++++ Available data ++++

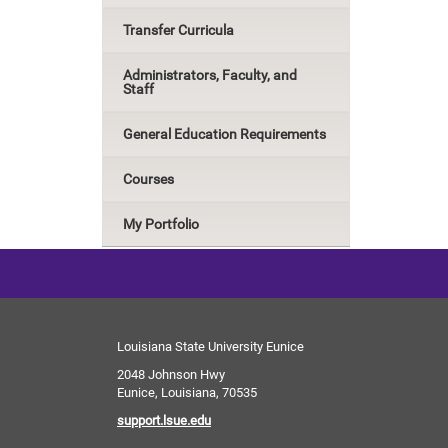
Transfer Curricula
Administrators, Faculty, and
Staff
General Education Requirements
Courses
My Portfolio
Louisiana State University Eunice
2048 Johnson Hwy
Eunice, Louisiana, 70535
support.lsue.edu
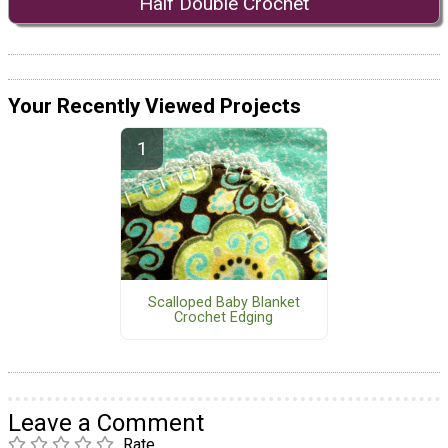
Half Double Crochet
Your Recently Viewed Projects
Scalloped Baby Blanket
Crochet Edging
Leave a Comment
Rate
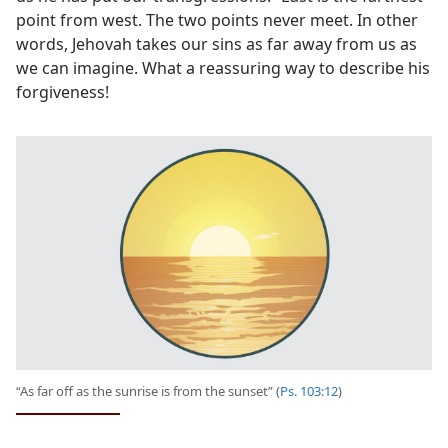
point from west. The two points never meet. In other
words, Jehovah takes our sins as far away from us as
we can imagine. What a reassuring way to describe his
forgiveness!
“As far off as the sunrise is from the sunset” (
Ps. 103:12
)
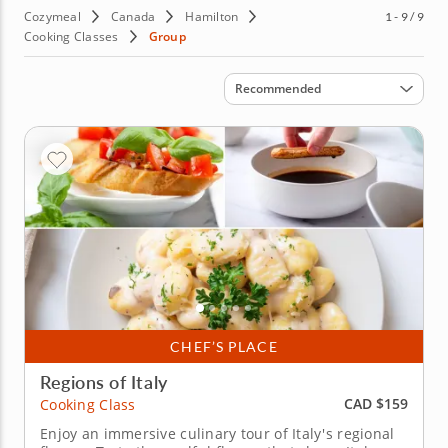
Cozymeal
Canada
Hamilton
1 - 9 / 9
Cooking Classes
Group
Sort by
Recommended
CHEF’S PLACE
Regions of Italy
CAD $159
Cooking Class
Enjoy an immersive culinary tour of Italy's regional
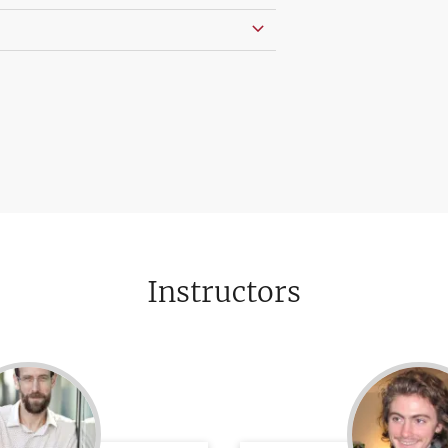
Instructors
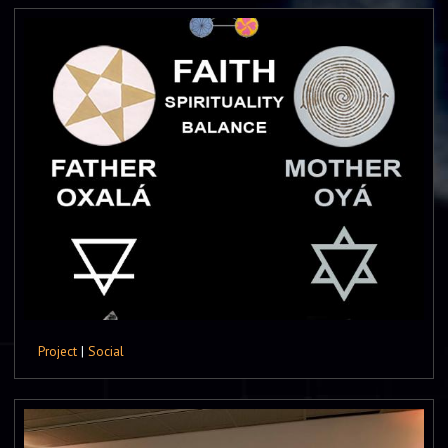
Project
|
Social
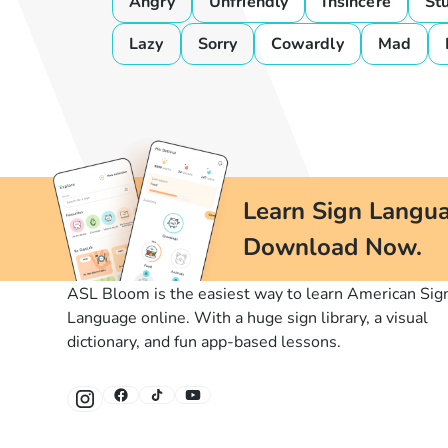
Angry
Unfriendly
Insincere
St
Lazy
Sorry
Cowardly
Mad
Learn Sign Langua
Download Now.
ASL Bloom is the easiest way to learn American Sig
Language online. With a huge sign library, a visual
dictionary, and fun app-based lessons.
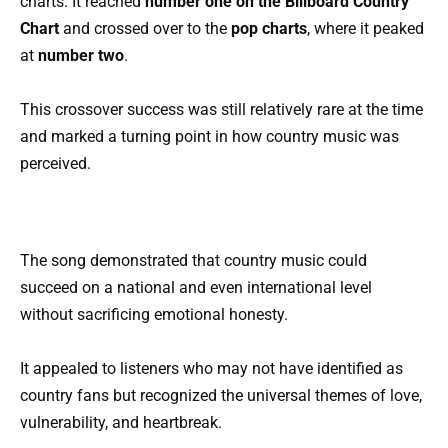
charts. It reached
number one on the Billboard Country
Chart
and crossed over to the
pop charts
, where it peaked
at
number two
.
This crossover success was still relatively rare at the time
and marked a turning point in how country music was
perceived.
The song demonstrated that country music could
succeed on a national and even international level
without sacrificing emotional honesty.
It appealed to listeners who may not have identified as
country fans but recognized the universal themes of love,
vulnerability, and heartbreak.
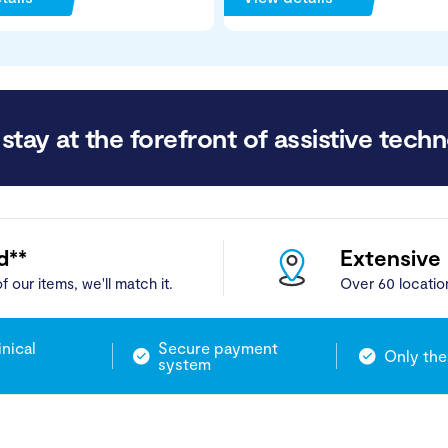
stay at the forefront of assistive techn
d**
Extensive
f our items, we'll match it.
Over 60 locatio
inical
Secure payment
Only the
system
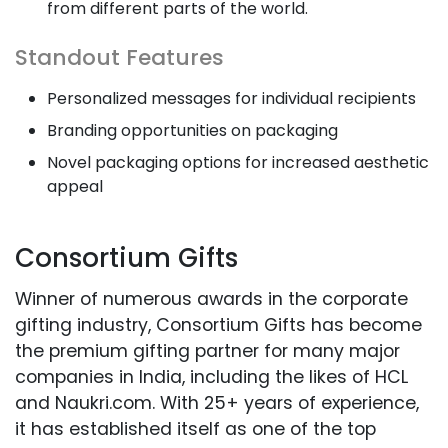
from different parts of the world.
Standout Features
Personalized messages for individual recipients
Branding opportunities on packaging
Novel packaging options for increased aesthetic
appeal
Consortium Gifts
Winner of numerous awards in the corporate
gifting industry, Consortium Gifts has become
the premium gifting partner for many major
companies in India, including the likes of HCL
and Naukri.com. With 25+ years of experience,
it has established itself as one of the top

++++
++++ Available data ++++

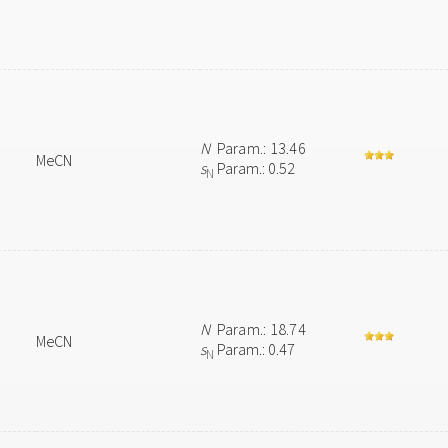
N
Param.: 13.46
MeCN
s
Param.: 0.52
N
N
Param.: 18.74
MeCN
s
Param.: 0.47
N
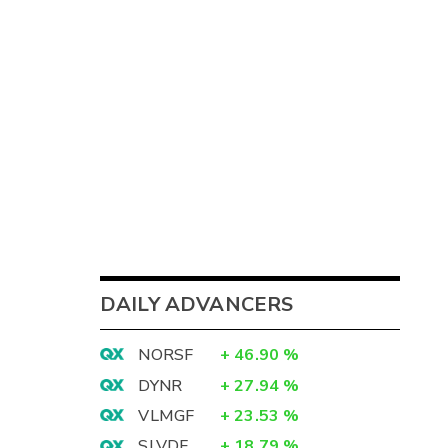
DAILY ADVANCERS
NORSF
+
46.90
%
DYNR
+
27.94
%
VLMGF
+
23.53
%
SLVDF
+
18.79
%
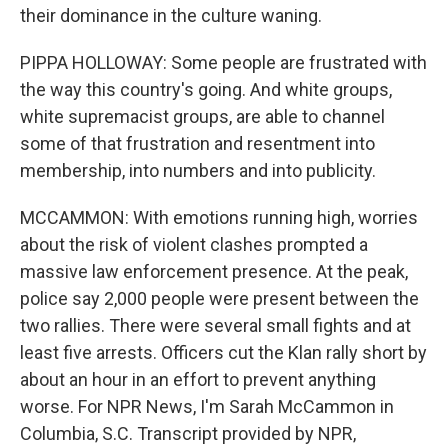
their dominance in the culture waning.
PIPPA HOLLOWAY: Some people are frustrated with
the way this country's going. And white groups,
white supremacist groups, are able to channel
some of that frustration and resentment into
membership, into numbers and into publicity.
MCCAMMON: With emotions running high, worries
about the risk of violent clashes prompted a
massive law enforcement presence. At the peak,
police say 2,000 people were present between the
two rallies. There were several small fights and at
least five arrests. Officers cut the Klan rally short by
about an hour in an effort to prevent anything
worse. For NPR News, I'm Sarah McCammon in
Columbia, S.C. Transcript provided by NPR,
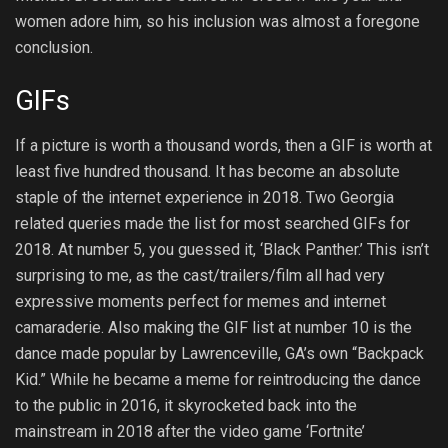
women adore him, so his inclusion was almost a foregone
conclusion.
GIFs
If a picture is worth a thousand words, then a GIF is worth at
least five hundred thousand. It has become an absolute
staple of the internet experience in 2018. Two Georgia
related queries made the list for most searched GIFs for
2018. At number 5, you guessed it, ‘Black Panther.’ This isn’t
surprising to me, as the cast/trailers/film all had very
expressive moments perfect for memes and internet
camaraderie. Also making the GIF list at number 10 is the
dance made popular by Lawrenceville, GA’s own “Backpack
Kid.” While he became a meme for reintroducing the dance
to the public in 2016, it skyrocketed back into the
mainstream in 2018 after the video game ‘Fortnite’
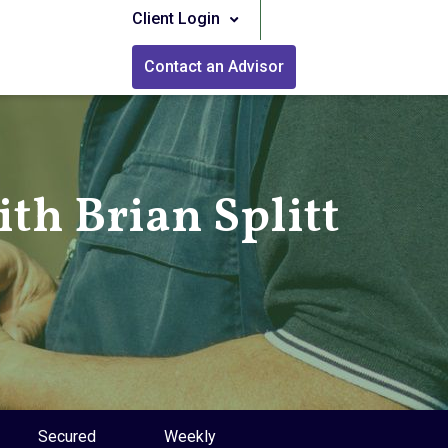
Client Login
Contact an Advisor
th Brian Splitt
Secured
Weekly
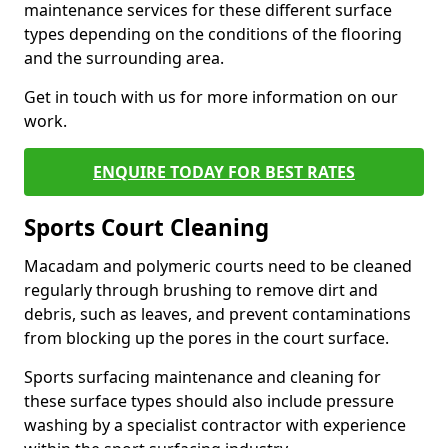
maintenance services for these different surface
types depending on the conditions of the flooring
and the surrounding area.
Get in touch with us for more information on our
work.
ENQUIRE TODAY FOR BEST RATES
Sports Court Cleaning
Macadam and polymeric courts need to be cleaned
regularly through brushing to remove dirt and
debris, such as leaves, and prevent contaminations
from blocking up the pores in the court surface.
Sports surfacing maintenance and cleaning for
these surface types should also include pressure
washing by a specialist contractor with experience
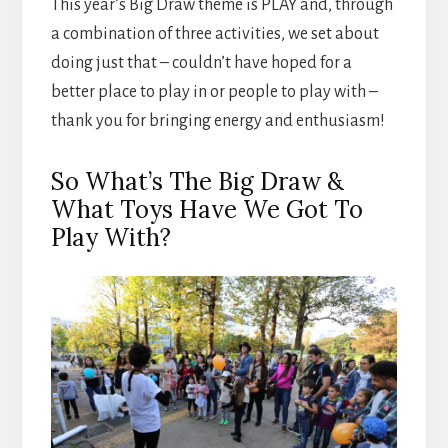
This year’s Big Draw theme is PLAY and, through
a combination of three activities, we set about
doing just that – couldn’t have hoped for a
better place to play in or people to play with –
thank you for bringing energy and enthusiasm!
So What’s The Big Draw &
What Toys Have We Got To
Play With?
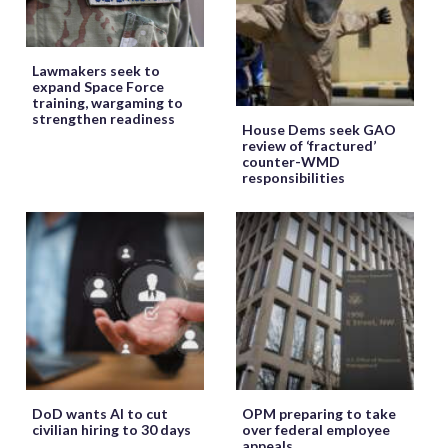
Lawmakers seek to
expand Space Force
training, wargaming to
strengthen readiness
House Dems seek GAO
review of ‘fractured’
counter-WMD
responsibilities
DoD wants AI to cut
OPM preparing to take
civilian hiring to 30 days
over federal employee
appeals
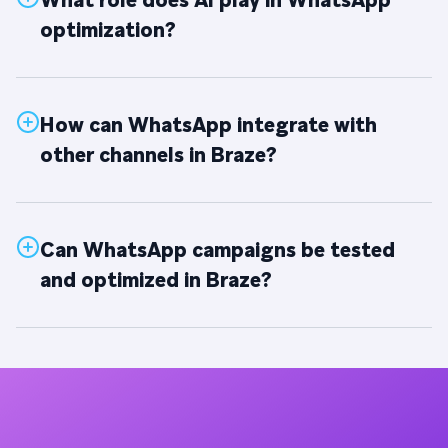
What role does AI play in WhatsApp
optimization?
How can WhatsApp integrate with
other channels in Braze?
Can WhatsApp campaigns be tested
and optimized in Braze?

++++

Work item: With the pictures omitted, copy exactly the lines of the listing above starting at the line containing "Transfer Curricula" and ending at the line containing "companies in India, including", both included.

Solution:
Transfer Curricula
Administrators, Faculty, and
Staff
General Education Requirements
Courses
My Portfolio
Louisiana State University Eunice
2048 Johnson Hwy
Eunice, Louisiana, 70535
support.lsue.edu
Half Double Crochet
Your Recently Viewed Projects
Scalloped Baby Blanket
Crochet Edging
Leave a Comment
Rate
point from west. The two points never meet. In other
words, Jehovah takes our sins as far away from us as
we can imagine. What a reassuring way to describe his
forgiveness!
“As far off as the sunrise is from the sunset” (
Ps. 103:12
)
Cozymeal
Canada
Hamilton
1 - 9 / 9
Cooking Classes
Group
Sort by
Recommended
CHEF’S PLACE
Regions of Italy
CAD $159
Cooking Class
Enjoy an immersive culinary tour of Italy's regional
Instructors
Project
|
Social
Angry
Unfriendly
Insincere
St
Lazy
Sorry
Cowardly
Mad
Learn Sign Langua
Download Now.
ASL Bloom is the easiest way to learn American Sig
Language online. With a huge sign library, a visual
dictionary, and fun app-based lessons.
charts. It reached
number one on the Billboard Country
Chart
and crossed over to the
pop charts
, where it peaked
at
number two
.
This crossover success was still relatively rare at the time
and marked a turning point in how country music was
perceived.
The song demonstrated that country music could
succeed on a national and even international level
without sacrificing emotional honesty.
It appealed to listeners who may not have identified as
country fans but recognized the universal themes of love,
vulnerability, and heartbreak.
stay at the forefront of assistive techn
d**
Extensive
f our items, we'll match it.
Over 60 locatio
inical
Secure payment
Only the
system
from different parts of the world.
Standout Features
Personalized messages for individual recipients
Branding opportunities on packaging
Novel packaging options for increased aesthetic
appeal
Consortium Gifts
Winner of numerous awards in the corporate
gifting industry, Consortium Gifts has become
the premium gifting partner for many major
companies in India, including the likes of HCL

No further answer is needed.